··· TASK INPUT ···

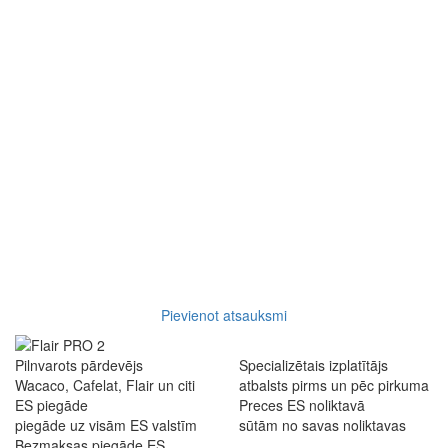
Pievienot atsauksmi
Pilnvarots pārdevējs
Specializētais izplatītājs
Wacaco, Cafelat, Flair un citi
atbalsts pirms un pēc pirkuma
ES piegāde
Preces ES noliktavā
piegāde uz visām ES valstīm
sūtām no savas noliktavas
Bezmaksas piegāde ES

···
··· TASK INPUT ···

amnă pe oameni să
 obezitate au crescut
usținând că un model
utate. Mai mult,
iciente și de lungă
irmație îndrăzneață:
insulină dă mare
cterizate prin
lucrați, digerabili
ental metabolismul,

···
··· TASK INPUT ···

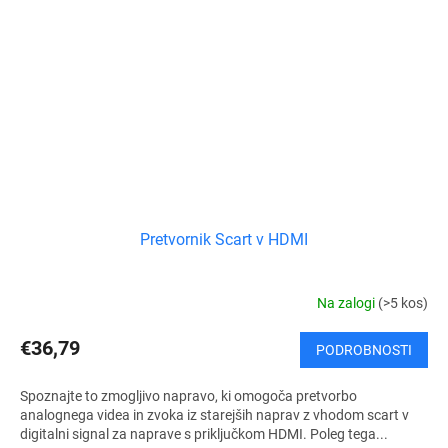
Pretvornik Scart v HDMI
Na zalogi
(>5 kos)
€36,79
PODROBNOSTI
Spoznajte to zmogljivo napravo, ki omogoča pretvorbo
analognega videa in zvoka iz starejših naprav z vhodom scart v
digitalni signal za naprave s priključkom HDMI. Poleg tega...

···

TASK DETAILS: For each line of the data that has the word "HDMI", report that line.

SOLUTION TO THIS EXERCISE:
Pretvornik Scart v HDMI
digitalni signal za naprave s priključkom HDMI. Poleg tega...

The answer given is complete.